How is organizational direction determined? Every organization takes on some direction, in terms of what customers/clients it serves and what functions it performs for these customers. This direction is often called its purpose, Mission or realized strategy. An organization's mission is a set of statements that define the exchange relationship between the organization and its stakeholders or claimants. More specifically a mission defines the population served and the function it fulfills or the need it satisfies for that claimant. This direction, or mission, may be the result of a deliberate planning process or it may emerge as the result of a set of incremental decisions. Most Realized Strategies are the result of a combinations of Purely Deliberateand Purely Emergent Strategies. Brief descriptions of these two types of strategies follow:
Deliberate Strategy- This process starts with an analysis of a company's current mission and strategies. The most popular tool used in this process is the SWOT (Strengths, weaknesses, opportunities, threats) model. The external environment in terms of opportunities and threats, is analyzed by examining threats to the company's current position and new opportunities (new customers, new applications, unfulfilled customers needs, etc.). The analysis proceeds by examining the company's internal environment in terms of its strengths and weakness. A mission and competitive strategy is formulated that matches opportunities with strengths and plans are made to strengthen areas of weakness. The next step is to develop functional strategies that support the overall business level competitive strategy. Marketing, Human Resource, Financial, Operations, Information Systems, and R & D strategies are developed that support the business unit strategy. Finally, a control system (organizational structure) is designed to ensure that operational decisions are made consistent with the business and functional strategies. When every day decisions do not conform with the business and functional strategies, the Intended Strategy becomes an Unrealized Strategy. Many strategic plans have taken this route as they sit on shelves of corporate offices in nicely bound volumes.

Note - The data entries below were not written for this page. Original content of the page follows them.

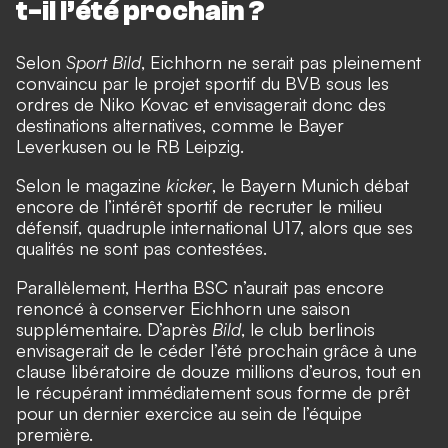
t-il l’été prochain ?
Selon
Sport Bild
, Eichhorn ne serait pas pleinement
convaincu par le projet sportif du BVB sous les
ordres de Niko Kovac et envisagerait donc des
destinations alternatives, comme le Bayer
Leverkusen ou le RB Leipzig.
Selon le magazine
kicker
, le Bayern Munich débat
encore de l’intérêt sportif de recruter le milieu
défensif, quadruple international U17, alors que ses
qualités ne sont pas contestées.
Parallèlement, Hertha BSC n’aurait pas encore
renoncé à conserver Eichhorn une saison
supplémentaire. D’après
Bild
, le club berlinois
envisagerait de le céder l’été prochain grâce à une
clause libératoire de douze millions d’euros, tout en
le récupérant immédiatement sous forme de prêt
pour un dernier exercice au sein de l’équipe
première.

Emergent Strategy- Emergent Strategies are the result of incremental decision making that achieve some degree of consistency over time and launch the organization into a direction. When decisions are made or problems are solved, they have potential strategic impact. As you remember from thePolitical Model of decision making, decision making is, by nature, a political process with various claimants attempting the influence each decision. When there is a strong control system (powerful hierarchy) that ensures that decision makers satisfy managerial constraints, intended strategies tend to become realized. However, when other influences are stronger, or there is not clear direction from above, decisions are made without regard to intended strategy and the organization takes on direction that is a result of the combined affect of these incremental decisions.